# A Model-based Transformation Approach to Reuse and Retarget CASM Specifications

Philipp Paulweber and Uwe Zdun

University of Vienna Faculty of Computer Science Währingerstraße 29, 1090 Vienna, Austria {philipp.paulweber,uwe.zdun}@univie.ac.at

Abstract. The Abstract State Machine (ASM) theory is a way to specify algorithms, applications and systems in a formal model. Recent ASM languages and tools address either the translation of ASM specifications to a specific target programming language or aim at the execution in a specific environment. In this work-in-progress paper we outline a modelbased transformation approach supporting (1) the specification of applications or systems using the Corinthian Abstract State Machine (CASM) modeling language and (2) retargeting those applications to different programming language and hardware target domains. An intermediate model is introduced, which not only captures software-based implementations, but also the generation of hardware-related code in the same model. This approach offers a new formal modeling perspective onto modular, reusable and retargetable software and hardware designs for the development of embedded systems. We provide a short overview of our CASM compiler design as well as the retargetable model-based approach to generate code for different target domains.

#### 1 Introduction

Since 1995 where Gurevich has described the Abstract State Machine (ASM) theory [1], many approaches have been proposed to interpret, execute, translate, verify and validate ASM specifications (summarized by Börger [2]). Generally speaking all available (public) tools either aim to integrate an ASM language into a specific (software) platform system/framework or focus on a domain specific purpose. We want to enlarge the scope of ASM language tools and provide a general purpose modeling system for the Corinthian Abstract State Machine (CASM) modeling language (introduced by Lezuo et al. [3]). Such a system will enable us to specify arbitrary applications/systems in this language and translate them into one or multiple programming language and hardware target domains. To the best of our knowledge, such a generic translation does not yet exist.
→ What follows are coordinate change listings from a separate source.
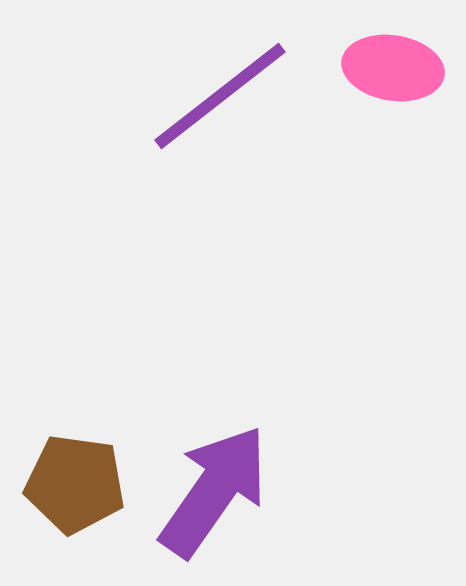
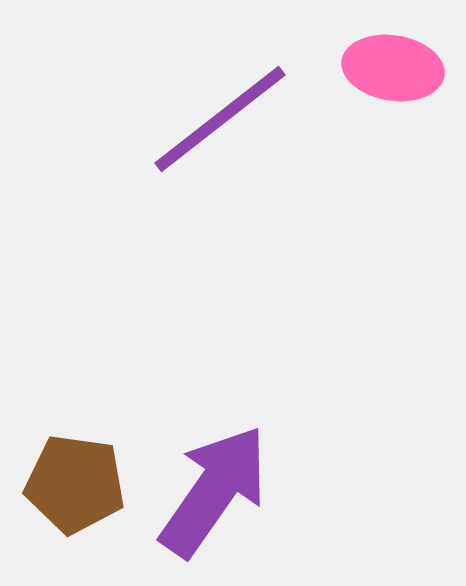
purple line: moved 23 px down
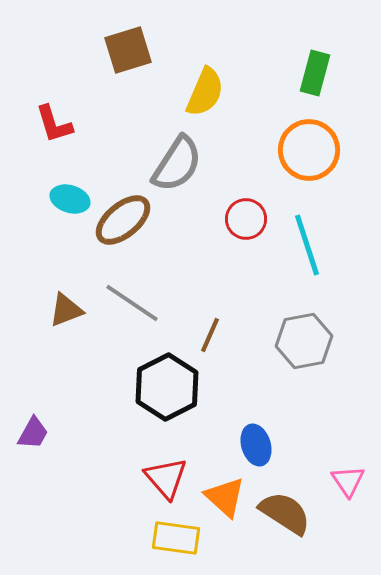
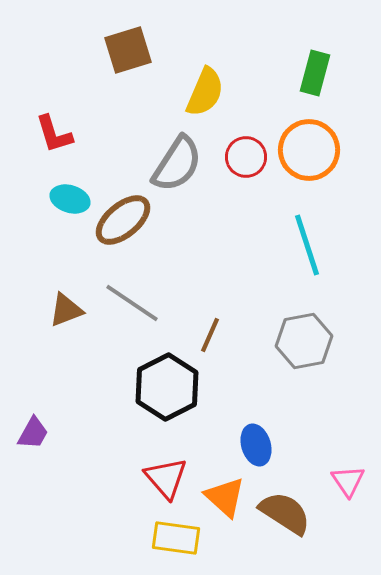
red L-shape: moved 10 px down
red circle: moved 62 px up
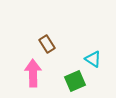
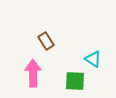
brown rectangle: moved 1 px left, 3 px up
green square: rotated 25 degrees clockwise
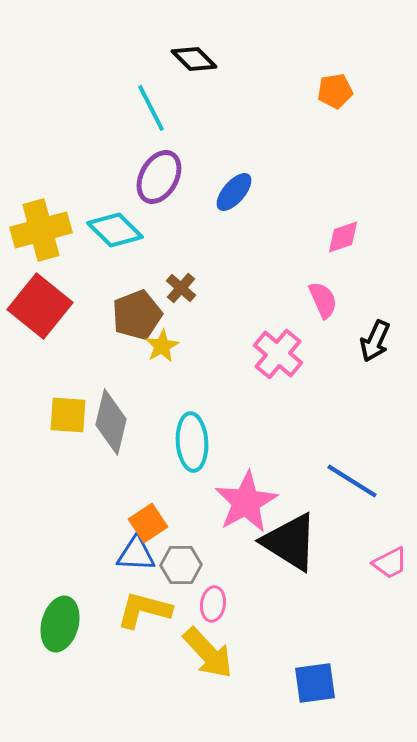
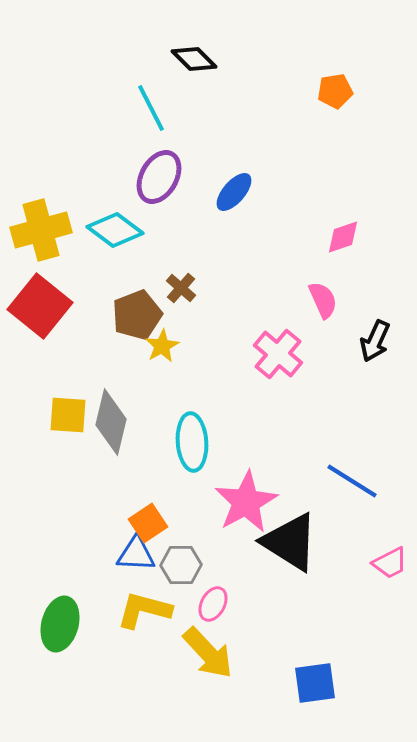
cyan diamond: rotated 8 degrees counterclockwise
pink ellipse: rotated 20 degrees clockwise
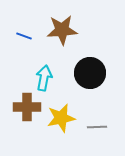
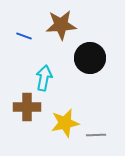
brown star: moved 1 px left, 5 px up
black circle: moved 15 px up
yellow star: moved 4 px right, 5 px down
gray line: moved 1 px left, 8 px down
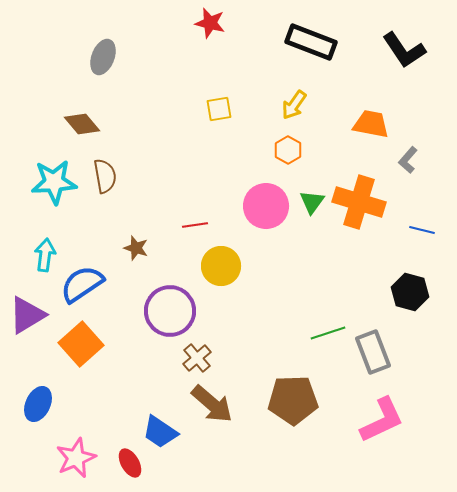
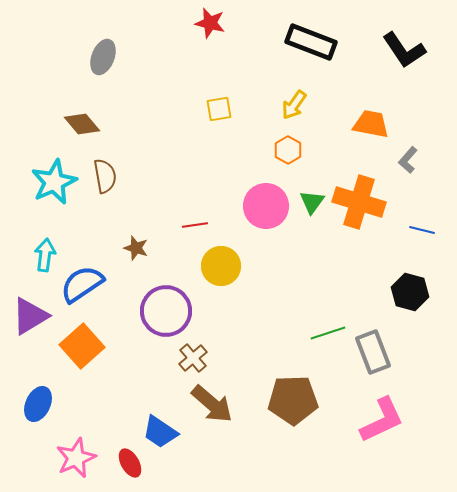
cyan star: rotated 21 degrees counterclockwise
purple circle: moved 4 px left
purple triangle: moved 3 px right, 1 px down
orange square: moved 1 px right, 2 px down
brown cross: moved 4 px left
Furthermore, not only is the focus of our investigation not limited to translations to several software environments, it also includes the idea to translate CASM specifications to different Hardware Description Language (HDL) contexts. This will enable us to even describe electronic circuit designs with CASM

specifications and will result in a broad range of applications from specifying small embedded applications to describing Reduced Instruction Set Computing (RISC) microprocessor or even complete System-on-Chip (SoC) designs in a formal way.

#### 1.1 Modeling Language and Compiler

The CASM modeling language was designed and used by Lezuo et al. [3] to describe the semantics of machine languages. Moreover, they performed compiler correctness proofs through the usage of the ASM machine models and compiled specifications written in this language into efficient C/C++ applications [4]. Unlike other ASM specification languages such as AsmL [5] or CoreASM [6], CASM currently consists of a small grammar and a static, strong type-system, and it only supports a static subset of the CoreASM modeling language. The static, strong type system allows to optimize such specifications. Initially, the syntax of CASM followed CoreASM, but over time it diverged significantly (differences to other ASM modeling languages are described by Lezuo et al. [3]).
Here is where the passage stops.